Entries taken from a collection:
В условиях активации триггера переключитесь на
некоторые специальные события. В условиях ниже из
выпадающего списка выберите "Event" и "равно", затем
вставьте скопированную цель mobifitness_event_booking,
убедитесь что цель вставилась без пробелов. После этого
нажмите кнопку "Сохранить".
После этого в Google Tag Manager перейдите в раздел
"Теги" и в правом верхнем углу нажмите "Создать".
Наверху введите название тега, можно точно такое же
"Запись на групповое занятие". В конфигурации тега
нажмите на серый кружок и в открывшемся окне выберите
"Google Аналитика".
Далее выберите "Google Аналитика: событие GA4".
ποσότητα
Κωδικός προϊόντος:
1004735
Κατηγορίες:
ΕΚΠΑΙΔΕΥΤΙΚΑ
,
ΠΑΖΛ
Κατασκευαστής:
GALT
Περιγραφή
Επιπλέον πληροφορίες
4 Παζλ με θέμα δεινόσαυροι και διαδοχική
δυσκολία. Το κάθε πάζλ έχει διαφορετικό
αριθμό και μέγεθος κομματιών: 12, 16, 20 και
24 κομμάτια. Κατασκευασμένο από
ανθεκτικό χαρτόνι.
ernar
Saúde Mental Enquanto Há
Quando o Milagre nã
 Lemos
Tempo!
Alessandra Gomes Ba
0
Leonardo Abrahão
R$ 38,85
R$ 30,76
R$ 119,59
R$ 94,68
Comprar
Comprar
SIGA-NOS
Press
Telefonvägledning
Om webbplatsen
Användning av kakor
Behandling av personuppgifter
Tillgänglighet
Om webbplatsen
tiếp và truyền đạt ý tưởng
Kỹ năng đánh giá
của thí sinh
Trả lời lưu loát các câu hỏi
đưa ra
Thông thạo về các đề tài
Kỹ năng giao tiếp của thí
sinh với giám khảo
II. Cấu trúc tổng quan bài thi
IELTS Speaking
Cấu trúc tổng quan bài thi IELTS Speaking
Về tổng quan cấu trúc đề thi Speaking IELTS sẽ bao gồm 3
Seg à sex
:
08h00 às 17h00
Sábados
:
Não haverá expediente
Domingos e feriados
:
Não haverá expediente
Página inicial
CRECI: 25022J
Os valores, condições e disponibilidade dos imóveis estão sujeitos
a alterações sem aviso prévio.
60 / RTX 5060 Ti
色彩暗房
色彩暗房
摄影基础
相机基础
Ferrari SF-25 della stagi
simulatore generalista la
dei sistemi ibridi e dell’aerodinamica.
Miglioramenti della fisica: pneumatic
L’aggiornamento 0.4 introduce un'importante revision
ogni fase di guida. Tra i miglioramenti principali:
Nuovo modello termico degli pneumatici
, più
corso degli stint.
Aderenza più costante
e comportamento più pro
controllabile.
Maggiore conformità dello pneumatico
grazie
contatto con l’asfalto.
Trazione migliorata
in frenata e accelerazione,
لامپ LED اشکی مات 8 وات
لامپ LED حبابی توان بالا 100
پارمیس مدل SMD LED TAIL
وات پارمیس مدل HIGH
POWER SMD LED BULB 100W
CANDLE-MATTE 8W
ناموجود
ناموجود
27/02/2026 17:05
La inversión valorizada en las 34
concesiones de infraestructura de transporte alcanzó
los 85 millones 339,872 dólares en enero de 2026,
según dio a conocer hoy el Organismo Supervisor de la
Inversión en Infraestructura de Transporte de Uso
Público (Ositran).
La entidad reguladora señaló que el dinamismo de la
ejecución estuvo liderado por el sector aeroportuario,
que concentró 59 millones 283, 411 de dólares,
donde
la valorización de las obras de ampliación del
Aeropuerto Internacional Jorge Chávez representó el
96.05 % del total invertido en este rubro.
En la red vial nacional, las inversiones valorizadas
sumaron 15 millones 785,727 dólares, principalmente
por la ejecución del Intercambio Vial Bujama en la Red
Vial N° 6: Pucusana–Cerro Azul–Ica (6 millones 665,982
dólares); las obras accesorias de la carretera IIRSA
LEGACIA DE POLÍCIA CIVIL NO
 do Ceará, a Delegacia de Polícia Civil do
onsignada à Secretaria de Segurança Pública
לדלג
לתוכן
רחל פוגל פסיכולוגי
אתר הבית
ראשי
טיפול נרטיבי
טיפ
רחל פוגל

WHAT YOU SHOULD DO: Please filter the entries for the word "tổng" and copy the lines that have it.

EXERCISE RESULT:
II. Cấu trúc tổng quan bài thi
Cấu trúc tổng quan bài thi IELTS Speaking
Về tổng quan cấu trúc đề thi Speaking IELTS sẽ bao gồm 3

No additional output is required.